Why do I love to cook? I cook in order to enjoy
what I am preparing afterwards. I cook to share with family and friends. Most
of all, I cook for the deep satisfaction the process of cooking itself gives
me, more today than ever, even if I can’t fully explain why this creative and
meditative activity has become so important to me.
It may be because it is a uniquely human
ability. For all unprejudiced observers of nature, there is indeed a fine line
between man and other animals that many scientists and commentators have tried and
still try to qualify. At turns, speech has been heralded as uniquely human, or
tool making, only to be contradicted by other experts… or experience.
However, no definition is at once more
accurate and more pregnant for me than the one given in 1791 by James Boswell,
a Scot who was certainly generous with quotable gems:
My definition of Man is, a ‘Cooking Animal.’

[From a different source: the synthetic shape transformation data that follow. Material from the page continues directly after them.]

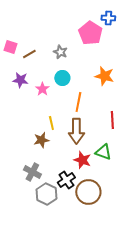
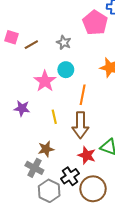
purple star: (20, 80) -> (22, 108), moved
pink star: (42, 89) -> (45, 81), size x1.5
brown star: (41, 140) -> (46, 149), moved

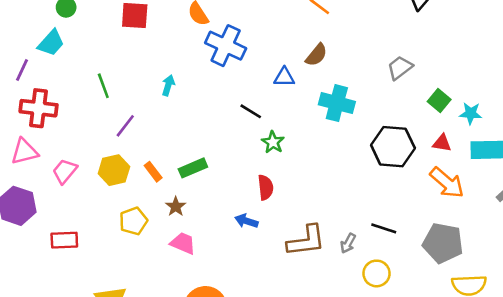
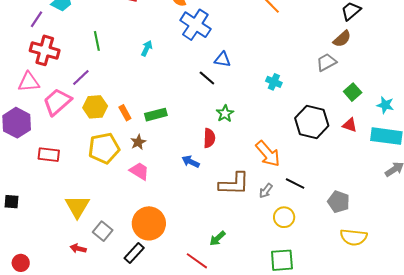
brown semicircle: (316, 55) -> (342, 39), moved
blue triangle: (284, 77) -> (222, 59), moved
cyan cross: (337, 103) -> (274, 82), size x0.6
cyan star: (471, 113) -> (385, 105), moved
purple line: (125, 126) -> (81, 77), moved
green star: (273, 142) -> (225, 114), moved
pink trapezoid: (65, 171) -> (57, 102), size x1.4
orange arrow: (447, 183) -> (268, 154), moved
yellow pentagon: (133, 221) -> (104, 148), size x1.4
gray pentagon: (443, 243) -> (339, 202), size x0.7

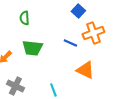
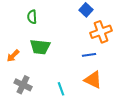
blue line: (70, 43) -> (89, 55), moved, turned -32
orange triangle: (85, 70) -> (93, 80), moved

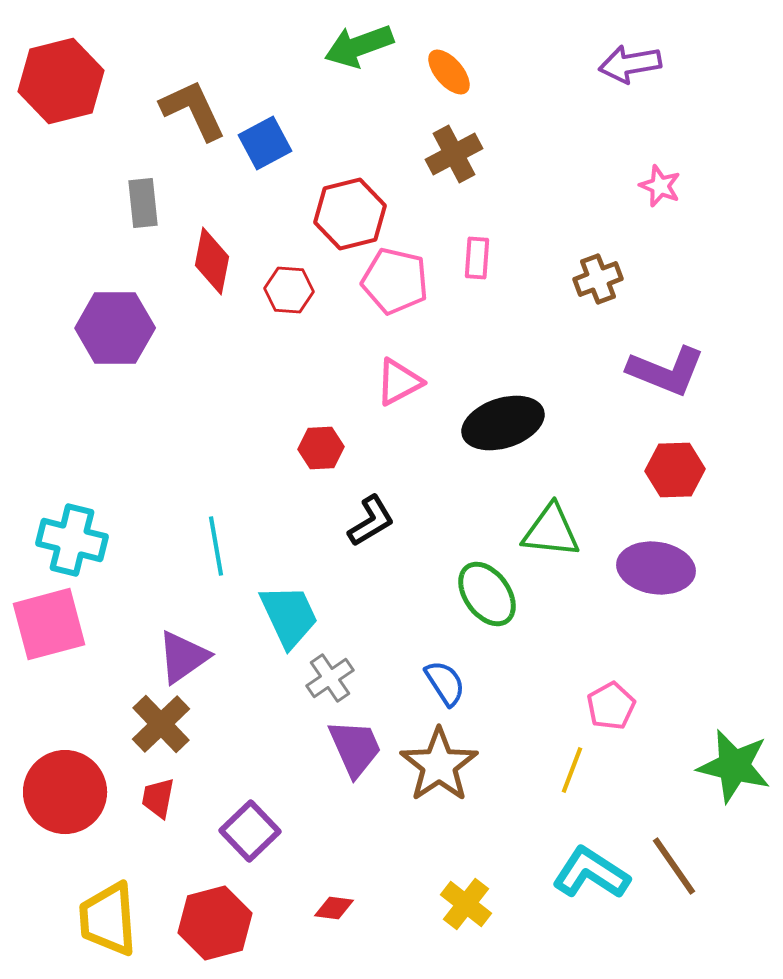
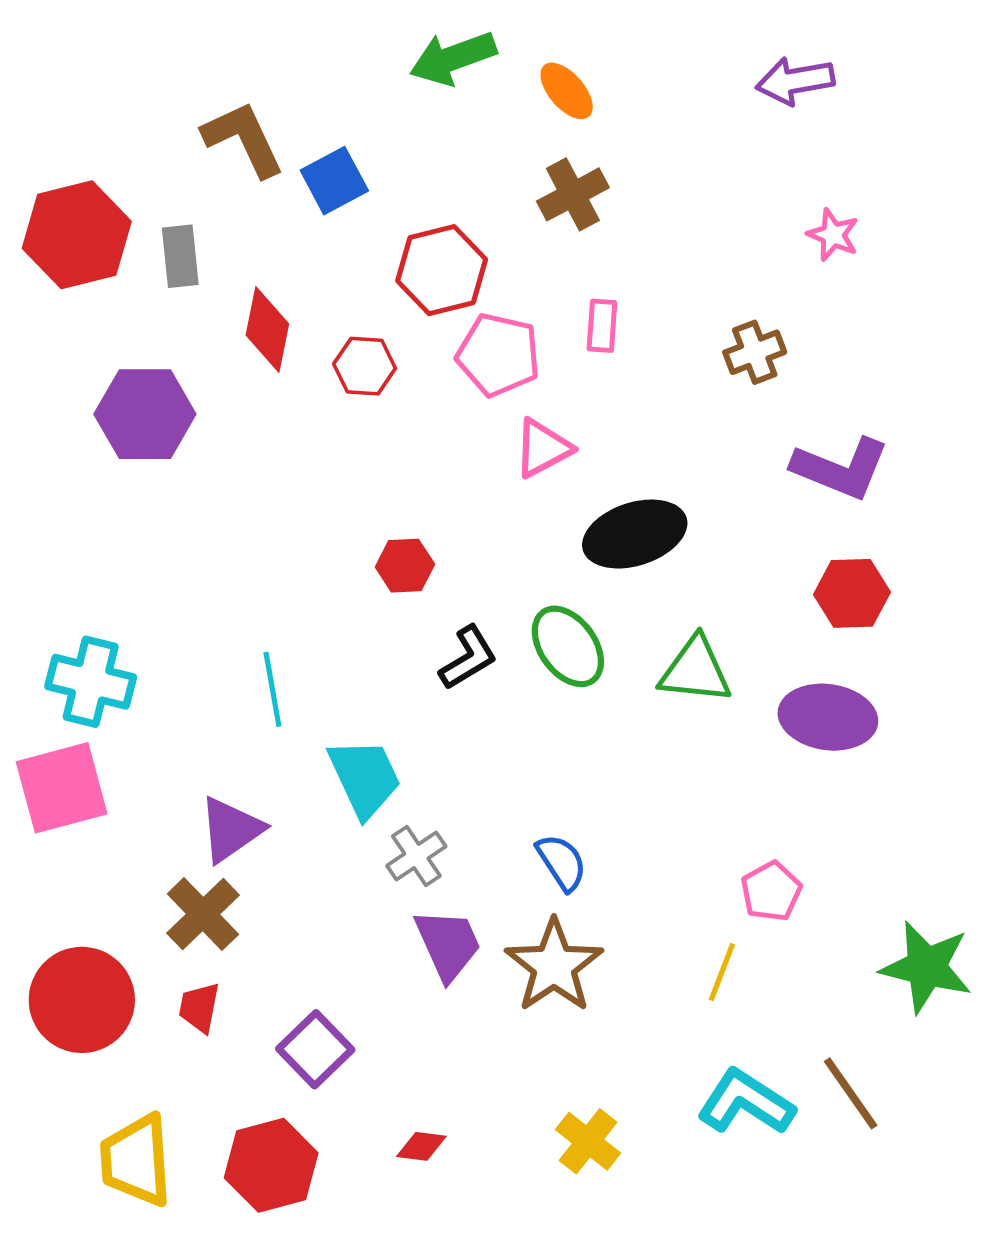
red hexagon: (61, 81) -> (77, 235), moved
pink triangle: (399, 382) -> (543, 448), moved
green ellipse: (487, 594) -> (568, 646), moved

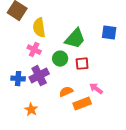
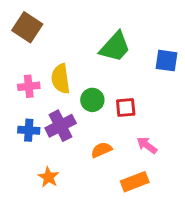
yellow semicircle: (39, 28) -> (61, 79), moved
green trapezoid: (75, 39) -> (115, 47), moved
pink cross: (34, 50) -> (29, 86), moved, turned -32
orange rectangle: (82, 104) -> (135, 182), moved

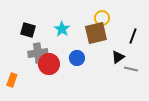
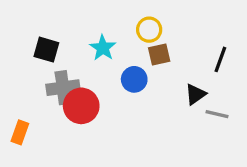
yellow circle: (102, 18) -> (149, 30), moved
brown square: (96, 33) -> (159, 55), size x0.6
blue circle: (77, 58) -> (134, 79), moved

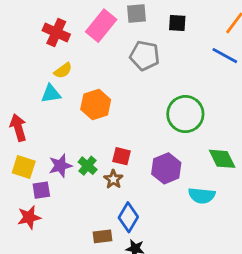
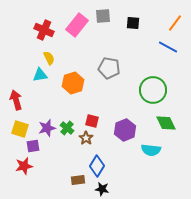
gray pentagon: (145, 56) -> (109, 68), moved
yellow semicircle: (63, 71) -> (49, 58), turned -80
green circle: (185, 114) -> (153, 90), moved

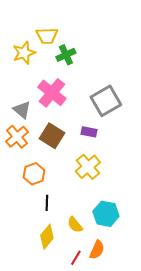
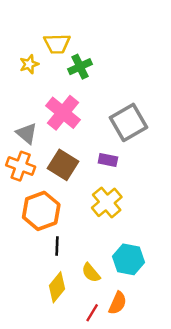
yellow star: (24, 53) -> (29, 64), size x0.7
orange cross: (17, 137) -> (21, 166), turned -30
orange hexagon: (34, 174) -> (41, 211), size x1.4

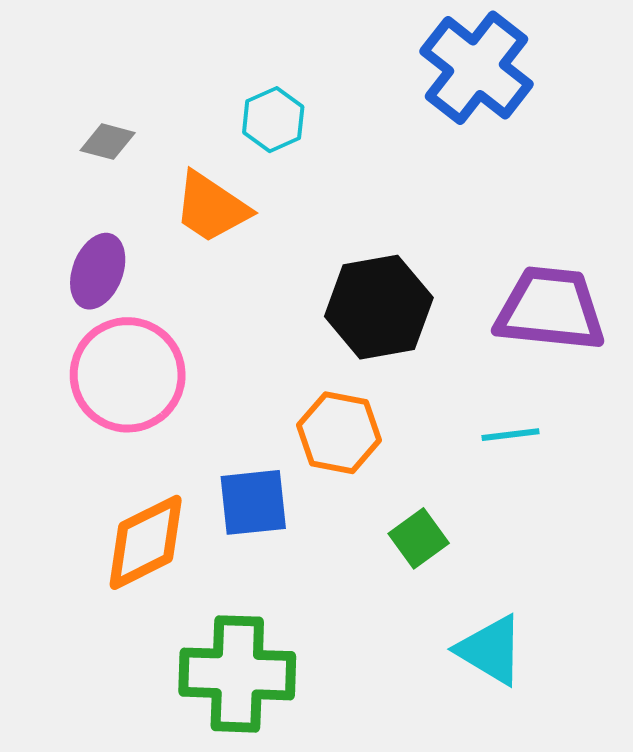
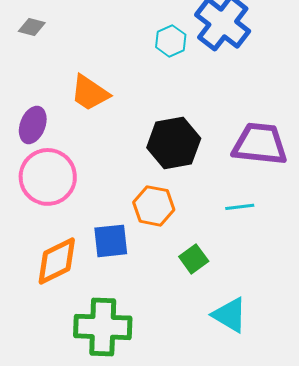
cyan hexagon: (273, 120) -> (171, 41), moved
gray diamond: (108, 142) -> (32, 27), moved

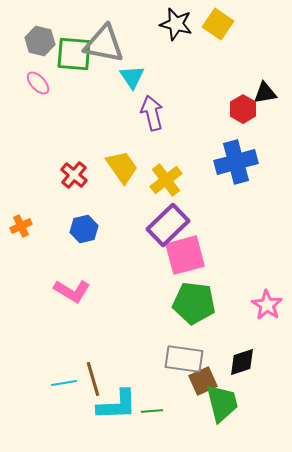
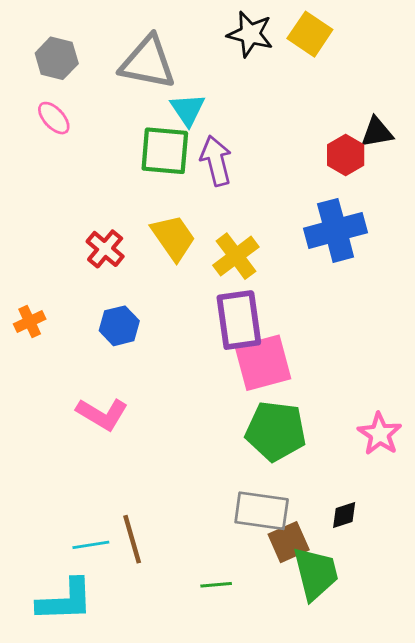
green square: (74, 54) -> (165, 151), moved
purple rectangle: (168, 225) -> (239, 320), turned -54
black diamond: (242, 362) -> (344, 515), size x0.7
cyan L-shape: (117, 405) -> (65, 600), moved

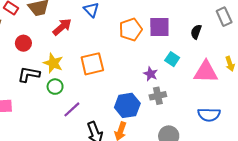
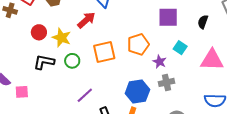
red arrow: (62, 27) -> (86, 20), moved
orange pentagon: (131, 30) -> (138, 44), moved
yellow star: (53, 63) -> (62, 38), moved
green circle: (55, 87) -> (72, 61), moved

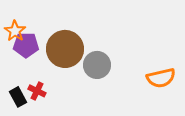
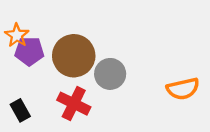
red cross: (37, 91) -> (74, 104), moved, size x1.6

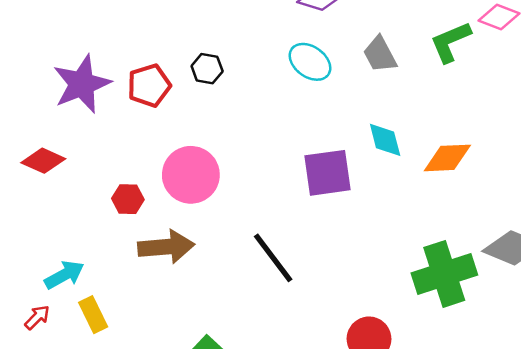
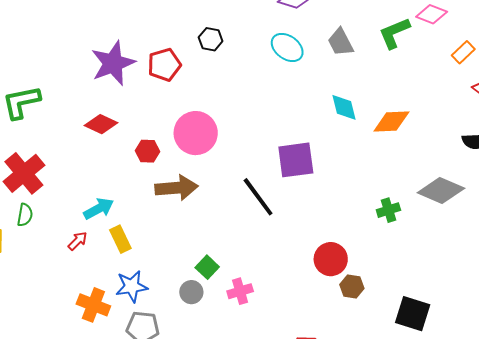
black hexagon: (207, 69) -> (211, 39), moved
red diamond: (43, 161) -> (101, 124), moved
purple square: (327, 173) -> (296, 160), moved
green cross: (444, 274) -> (388, 210), size x0.5

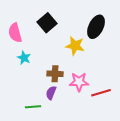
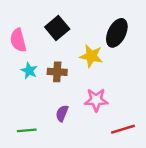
brown cross: (55, 74) -> (57, 72), moved
red line: (101, 93) -> (123, 129), moved
green line: (33, 107) -> (27, 130), moved

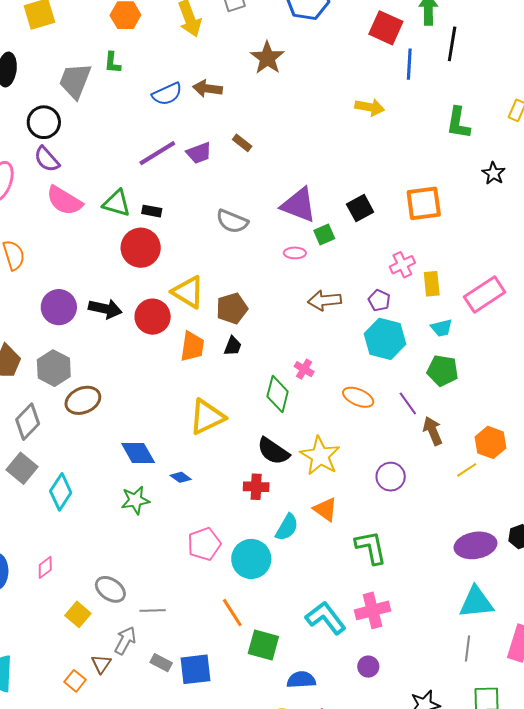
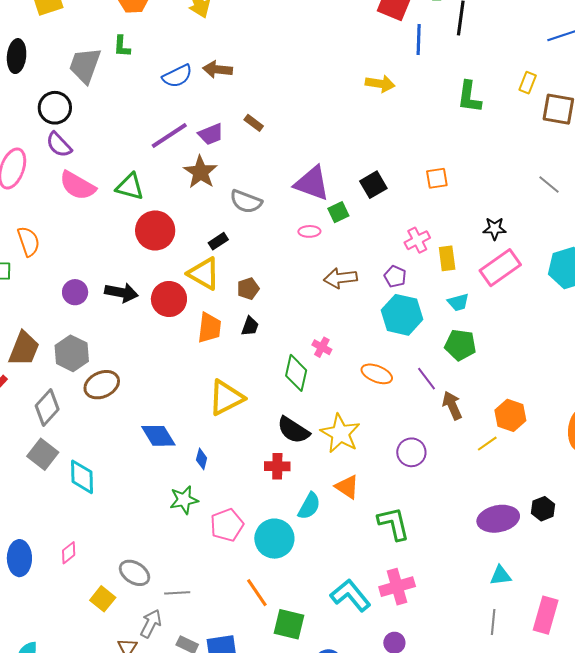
brown star: (267, 58) -> (200, 172), moved
black star: (494, 173) -> (495, 229), moved, turned -30
orange square: (424, 203) -> (437, 178), size x0.6
black rectangle: (152, 211) -> (218, 241), moved, turned -42
purple circle: (59, 307) -> (75, 292), size x0.7
brown pentagon: (232, 308) -> (248, 289), size x0.7
blue diamond: (181, 477) -> (202, 459), turned 70
cyan diamond: (61, 492) -> (82, 477), turned -33
green star: (135, 500) -> (184, 500), moved
cyan triangle: (476, 602) -> (501, 576), size x0.6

Going further, in a recent book, Catching Fire, the primatologist Richard
Wrangham develops a new, very seductive theory of human evolution, made
possible by early mastery of fire and cooking more than two million years ago.
This may remain controversial for some time, but there is a large scientific
consensus on the more recent past, 70,000 or 80,000 years ago: a few Homo
Sapiens left Africa and gradually migrated all over the world, mastering new
environments, finding new plants and animals to cook, eventually learning how to
grow their food, raise livestock and develop new cooking techniques.
Without the recent scientific knowledge we
have today, humans, particularly women, intent on feeding
their families and ensuring humankind’s survival, learned how
to combine starch, fat, fruits, roots and proteins. And they found ways not
only to survive, or even to thrive, but to get enjoyment out of prepared food.
No wonder we are assailed by an amazing range of wonderful flavors and
combinations wherever we go on earth.
To some extent, my home cooking represents who
I am (or try to be) as a person, with my personal combination of experiences,
clearly originating from one place but open to others, curious, eager to
understand and marvel at this wonderful world and the great flow of life.